Horse Art in Polymer Clay
In Texas, horse art is everywhere. It is impossible to have lived here as long as I have, and not absorb some of the local passion for horses. It is in the very air that we breathe.
And I mean that literally! Walking through the hushed halls of the Kimbell Art Museum , I am often amused by those who disgustedly wrinkle their noses at the earthy smells of horse dung, wafting from the Will Rogers area, just a block away!
There, in enormous barns, proud owners of thoroughbreds and other more humble livestock, exhibit and trade with gusto, unaware of the contempt of the more genteel museum goers downwind.
Not surprisingly, a common ground is reached when the local artist captures the magnificence of these animals (minus their stench!) and creates wonderful horse art - or equestrian art – for the more genteel among you!
I joined the local artists in creating horse art, as a form of protest.
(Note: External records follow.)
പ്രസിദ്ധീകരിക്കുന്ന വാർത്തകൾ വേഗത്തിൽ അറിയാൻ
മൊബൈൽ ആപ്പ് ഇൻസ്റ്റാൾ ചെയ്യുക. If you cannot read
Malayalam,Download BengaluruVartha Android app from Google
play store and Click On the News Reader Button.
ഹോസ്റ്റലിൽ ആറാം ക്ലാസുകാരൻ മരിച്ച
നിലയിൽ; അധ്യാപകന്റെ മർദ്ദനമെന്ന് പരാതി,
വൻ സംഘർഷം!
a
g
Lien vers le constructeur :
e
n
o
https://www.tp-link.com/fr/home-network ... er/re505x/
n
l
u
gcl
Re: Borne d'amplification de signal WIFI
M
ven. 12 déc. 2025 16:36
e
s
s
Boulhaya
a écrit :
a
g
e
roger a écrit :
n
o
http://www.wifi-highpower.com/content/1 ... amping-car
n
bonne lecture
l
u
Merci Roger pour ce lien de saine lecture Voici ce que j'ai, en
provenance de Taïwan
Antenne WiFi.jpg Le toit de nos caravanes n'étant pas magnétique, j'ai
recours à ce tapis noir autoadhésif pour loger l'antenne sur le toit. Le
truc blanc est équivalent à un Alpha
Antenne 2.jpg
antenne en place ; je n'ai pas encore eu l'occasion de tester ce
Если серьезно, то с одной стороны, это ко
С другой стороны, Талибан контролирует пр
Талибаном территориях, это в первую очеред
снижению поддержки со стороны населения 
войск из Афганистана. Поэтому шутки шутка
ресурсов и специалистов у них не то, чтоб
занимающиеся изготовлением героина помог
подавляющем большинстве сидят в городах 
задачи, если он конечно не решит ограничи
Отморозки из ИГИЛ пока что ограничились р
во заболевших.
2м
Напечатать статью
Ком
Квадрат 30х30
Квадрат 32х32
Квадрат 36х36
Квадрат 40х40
I am ashamed to admit that it was actually a formal complaint against the Lord.
During a particularly bleak period of time, I felt ignored at the art shows. Every gallery here shows some form of equestrian art, that seems to garner a lot of admiration. Almost unconsciously, I began to protest one day, by telling Him that it appeared as if the only art that seemed to be selling was horse art!
Despite my resolve that I would only create art at His leading, I found my hands shaping a horse in relief. When I was finished, I felt a smug sense of satisfaction at finally creating a work that would be surely be popular!
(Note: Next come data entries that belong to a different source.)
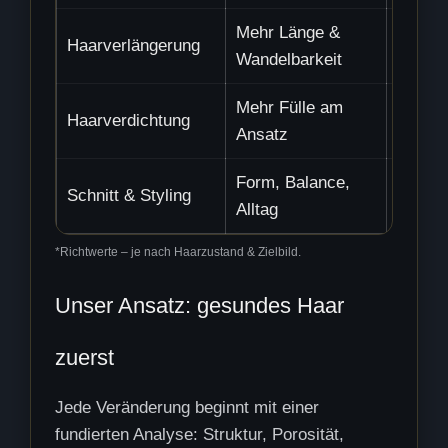
Mehr Länge &
Haarverlängerung
projek
Wandelbarkeit
Mehr Fülle am
Haarverdichtung
ab 1–2
Ansatz
Form, Balance,
Schnitt & Styling
ab 45–
Alltag
*Richtwerte – je nach Haarzustand & Zielbild.
Unser Ansatz: gesundes Haar
zuerst
Jede Veränderung beginnt mit einer
fundierten Analyse: Struktur, Porosität,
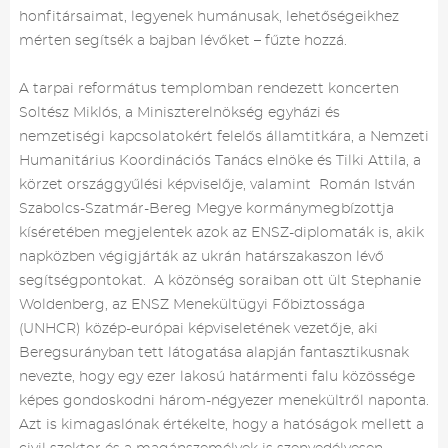
honfitársaimat, legyenek humánusak, lehetőségeikhez
mérten segítsék a bajban lévőket – fűzte hozzá.
A tarpai református templomban rendezett koncerten
Soltész Miklós, a Miniszterelnökség egyházi és
nemzetiségi kapcsolatokért felelős államtitkára, a Nemzeti
Humanitárius Koordinációs Tanács elnöke és Tilki Attila, a
körzet országgyűlési képviselője, valamint Román István
Szabolcs-Szatmár-Bereg Megye kormánymegbízottja
kíséretében megjelentek azok az ENSZ-diplomaták is, akik
napközben végigjárták az ukrán határszakaszon lévő
segítségpontokat. A közönség soraiban ott ült Stephanie
Woldenberg, az ENSZ Menekültügyi Főbiztossága
(UNHCR) közép-európai képviseletének vezetője, aki
Beregsurányban tett látogatása alapján fantasztikusnak
nevezte, hogy egy ezer lakosú határmenti falu közössége
képes gondoskodni három-négyezer menekültről naponta.
Azt is kimagaslónak értékelte, hogy a hatóságok mellett a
It didn’t last long, because opening the Bible that day, I read, “A horse is a vain hope for deliverance; despite all its great strength it cannot save” Ps 33:17
Ouch! Here I was once again, acting outside of the parameters that I had set for myself, seeking popularity and monetary reward, separate from the my earlier stated objectives!
How grateful I am for the Lord’s gentle disciplinary hand. When I had repented of my rebellion that only He could know of, I felt the liberty of forgiveness and the freedom to create all the horse art I so desired!
Now I create with the knowledge of who really must be in charge - and a sense of wonder. I create with an awe of the God who understands me so completely. He knows my lofty aspirations and my awfully shallow motives. He knows how selfish and cheap I really am, despite my striving to be otherwise. He is a God who loves me anyway. He is one who truly seems to believe that I can be who I aspire to be, and is kind enough to help me along.
To my delight, I discovered that in the Bible, the horse seems to be frequently used as a symbol of man placing his trust in deliverance in any form, other than in God.
I was not alone – others, besides me, seemed to choose the tangible instead of the unseen! That is why the kings of Israel were cautioned against accumulating horses.
“The king, moreover, must not acquire great numbers of horses for himself or make the people return to Egypt to get more of them, for the Lord has told you, "You are not to go back that way again."” Deut 17:16
I learned a valuable lesson (one that I pray I wont have to relearn many times!) in my first rebellious making of horse art.
I was to trust God alone and refuse to assess success or failure by how others do so.
“His pleasure is not in the strength of the horse, nor his delight in the legs of a man; the Lord delights in those who fear him, who put their hope in his unfailing love.”Ps 147: 10,11 NIV
Today when I create horse art, I am captivated more by the One who created the horse in all its glorious grace and form, than the creature itself.
I pray that you too will take from my lesson in submission, more than just a chuckle of amusement.
May you appreciate, instead, the relevance of the Bible, speaking to the very core of humanity’s issue of striving for independence, apart from God.
He can be trusted as your Father and provider.